Re: Eigensystem applied to a unitary matrix crashes Mathematica 4.
- To: mathgroup at smc.vnet.net
- Subject: [mg21335] Re: Eigensystem applied to a unitary matrix crashes Mathematica 4.
- From: sidles at u.washington.edu (John A. Sidles)
- Date: Sun, 26 Dec 1999 01:26:13 -0500 (EST)
- Organization: University of Washington, Seattle
- References: <firstname.lastname@example.org> <email@example.com> <firstname.lastname@example.org>
- Sender: owner-wri-mathgroup at wolfram.com
In article <83ncc5$5ph$4 at dragonfly.wolfram.com>, Kevin J. McCann <kevinmccann at Home.com> wrote: >Well it looks like Ingolf has got himself a winner here. I tried it on my >W98 system and Commands 1,2,3 crash the kernel. Further, command 1 followed >by repeated execution of the Eigensystem command gives different results >each time. > >Kevin Just to be fair, you gotta read the Eigensystem documentation with the care of a tax lawyer! As Mathematica support staff will confirm, the following behaviors are all legal for Eigensystem, are *not* regarded as bugs by Wolfram Research, and must be respected by anyone who wants to write reliable code: Eigensystem[(a general Hermitian matrix)] => eigenvectors which are (1) complex (2) non-orthonormal (3) different every time Eigensystem is called (4) sensitive to least-significant bits in the input. Eigensystem *does* guarantee that the returned eigenvectors will be complete; this is consistent with the above behaviors.

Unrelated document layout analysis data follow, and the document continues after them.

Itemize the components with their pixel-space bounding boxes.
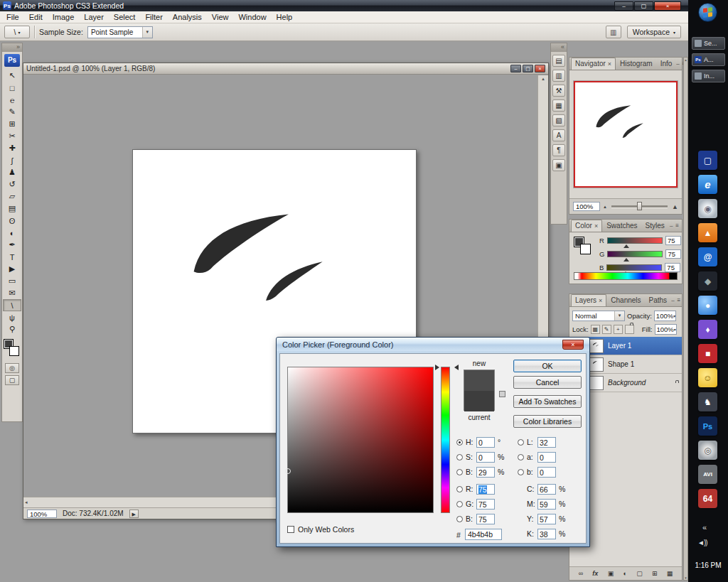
h-field[interactable]: 0: [476, 437, 495, 448]
b-field[interactable]: 29: [476, 467, 495, 478]
bridge-icon[interactable]: ▥: [606, 26, 621, 38]
tool-brush[interactable]: ʃ: [3, 154, 21, 166]
tool-clone-stamp[interactable]: ♟: [3, 166, 21, 178]
color-field-marker[interactable]: [285, 468, 291, 474]
layer-name[interactable]: Shape 1: [608, 360, 634, 368]
collapsed-panel-a[interactable]: Ps A...: [692, 53, 725, 66]
layer-name[interactable]: Layer 1: [608, 342, 631, 350]
menu-edit[interactable]: Edit: [24, 12, 48, 22]
dock-grip[interactable]: «: [551, 43, 567, 52]
panel-minimize-icon[interactable]: –: [670, 222, 673, 229]
layer-thumbnail[interactable]: [589, 376, 604, 390]
layer-name[interactable]: Background: [608, 379, 646, 387]
workspace-button[interactable]: Workspace ▾: [627, 26, 681, 38]
bb-field[interactable]: 0: [537, 467, 556, 478]
dock-scrollbar[interactable]: ▴ ▾: [683, 57, 688, 581]
volume-icon[interactable]: ◄)): [697, 539, 707, 546]
panel-background-swatch[interactable]: [580, 244, 591, 254]
color-libraries-button[interactable]: Color Libraries: [513, 415, 582, 428]
game-app-icon[interactable]: ♞: [698, 392, 717, 411]
panel-menu-icon[interactable]: ≡: [675, 222, 679, 229]
tab-close-icon[interactable]: ×: [599, 297, 602, 304]
tool-lasso[interactable]: ℮: [3, 94, 21, 106]
h-radio[interactable]: [456, 439, 463, 446]
tab-info[interactable]: Info: [657, 58, 676, 70]
panel-minimize-icon[interactable]: –: [676, 60, 679, 67]
blue-orb-app-icon[interactable]: ●: [698, 296, 717, 315]
quick-mask-button[interactable]: ◎: [5, 363, 19, 373]
navigator-proxy-view[interactable]: [574, 81, 678, 188]
tab-layers[interactable]: Layers ×: [571, 294, 606, 306]
doc-close-button[interactable]: ×: [535, 65, 545, 72]
tab-paths[interactable]: Paths: [646, 295, 671, 306]
tab-swatches[interactable]: Swatches: [603, 220, 641, 232]
tool-presets-panel-icon[interactable]: ⚒: [552, 85, 565, 97]
scroll-up-icon[interactable]: ▴: [685, 58, 687, 62]
brushes-panel-icon[interactable]: ▦: [552, 99, 565, 112]
red-value-field[interactable]: 75: [665, 236, 681, 245]
tool-gradient[interactable]: ▤: [3, 203, 21, 215]
windows-start-orb[interactable]: [698, 3, 717, 22]
blue-slider[interactable]: [606, 264, 662, 271]
menu-select[interactable]: Select: [109, 12, 141, 22]
y-field[interactable]: 57: [537, 514, 556, 524]
toolbox-grip[interactable]: »: [2, 43, 22, 52]
layer-mask-icon[interactable]: ▣: [608, 570, 614, 577]
tool-eyedropper[interactable]: \: [3, 299, 21, 311]
dialog-close-button[interactable]: ×: [562, 340, 584, 350]
menu-layer[interactable]: Layer: [79, 12, 109, 22]
m-field[interactable]: 59: [537, 499, 556, 510]
vlc-player-icon[interactable]: ▲: [698, 223, 717, 242]
collapsed-panel-in[interactable]: In...: [692, 70, 725, 82]
navigator-zoom-field[interactable]: 100%: [573, 202, 600, 211]
b2-radio[interactable]: [456, 516, 463, 522]
blend-mode-dropdown[interactable]: Normal ▾: [572, 311, 625, 321]
photoshop-app-icon[interactable]: Ps: [698, 416, 717, 436]
s-field[interactable]: 0: [476, 452, 495, 463]
b-radio[interactable]: [456, 469, 463, 475]
slider-handle[interactable]: [637, 202, 642, 210]
maximize-button[interactable]: ▢: [634, 1, 653, 11]
tool-blur[interactable]: ʘ: [3, 215, 21, 227]
collapsed-panel-se[interactable]: Se...: [692, 37, 725, 50]
tool-eraser[interactable]: ▱: [3, 190, 21, 203]
opacity-field[interactable]: 100% ▾: [654, 311, 676, 321]
hex-field[interactable]: 4b4b4b: [465, 529, 502, 540]
red-app-icon[interactable]: ■: [698, 344, 717, 363]
r-radio[interactable]: [456, 486, 463, 492]
tool-notes[interactable]: ✉: [3, 287, 21, 299]
tool-type[interactable]: T: [3, 251, 21, 263]
tool-rectangular-marquee[interactable]: □: [3, 82, 21, 94]
windows-app-icon[interactable]: ▢: [698, 151, 717, 170]
navigator-thumbnail[interactable]: [573, 80, 678, 188]
menu-image[interactable]: Image: [48, 12, 80, 22]
lock-all-icon[interactable]: [625, 325, 634, 334]
clone-source-panel-icon[interactable]: ▧: [552, 114, 565, 126]
layer-thumbnail[interactable]: [589, 339, 604, 353]
minimize-button[interactable]: –: [614, 1, 633, 11]
lock-position-icon[interactable]: +: [614, 325, 623, 334]
l-field[interactable]: 32: [537, 437, 556, 448]
menu-view[interactable]: View: [207, 12, 234, 22]
menu-file[interactable]: File: [1, 12, 24, 22]
layer-comps-panel-icon[interactable]: ▣: [552, 159, 565, 171]
delete-layer-icon[interactable]: ▦: [667, 570, 673, 577]
web-safe-cube-icon[interactable]: [499, 391, 505, 397]
scroll-left-icon[interactable]: ◂: [25, 500, 28, 505]
sample-size-dropdown[interactable]: Point Sample ▾: [87, 26, 153, 38]
doc-maximize-button[interactable]: ▢: [523, 65, 533, 72]
screen-mode-button[interactable]: ▢: [5, 375, 19, 385]
g-radio[interactable]: [456, 501, 463, 507]
status-menu-button[interactable]: ▶: [129, 510, 139, 518]
pj64-emulator-icon[interactable]: 64: [698, 489, 717, 508]
history-panel-icon[interactable]: ▤: [552, 55, 565, 67]
k-field[interactable]: 38: [537, 529, 556, 539]
tool-slice[interactable]: ✂: [3, 130, 21, 142]
tool-zoom[interactable]: ⚲: [3, 323, 21, 335]
dialog-titlebar[interactable]: Color Picker (Foreground Color) ×: [277, 338, 589, 351]
hue-slider-arrow-right[interactable]: [451, 365, 459, 370]
tab-histogram[interactable]: Histogram: [616, 58, 656, 70]
layer-group-icon[interactable]: ▢: [636, 570, 643, 577]
media-app-icon[interactable]: ♦: [698, 320, 717, 339]
color-spectrum-ramp[interactable]: [574, 272, 678, 280]
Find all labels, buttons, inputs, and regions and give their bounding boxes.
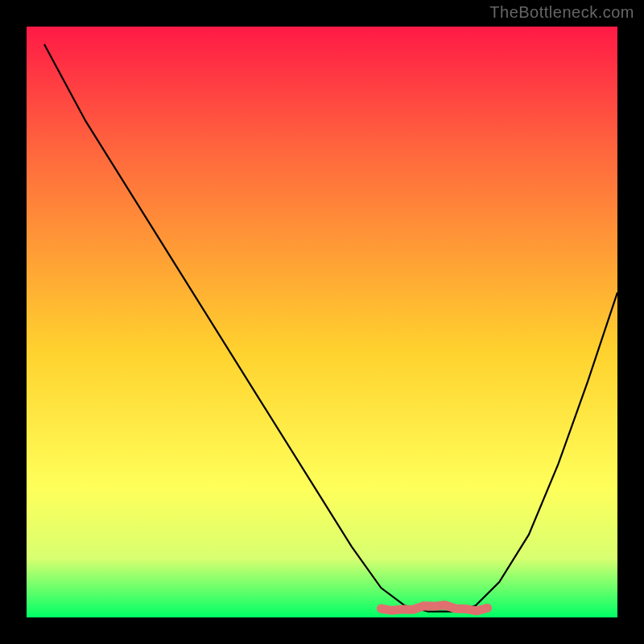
plot-area — [27, 27, 617, 617]
heat-gradient — [27, 27, 617, 617]
attribution-text: TheBottleneck.com — [489, 3, 634, 22]
svg-rect-0 — [27, 27, 617, 617]
chart-container: TheBottleneck.com — [0, 0, 644, 644]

As is well known, it a well-posed numerical problem to calculate the real orthonormal eigenvectors of a general Hermitian matrix, and Eigensystem *usually* does so, but does sporadically return eigenvectors with the above -- more general -- characteristics; this is just a "feature" of life in the Mathematica world. I have no complaints about the above, but I do think the Eigensystem documentation might reasonably be revised to be a little more forthcoming about these behaviors, which over the years have taken so many users by surprise.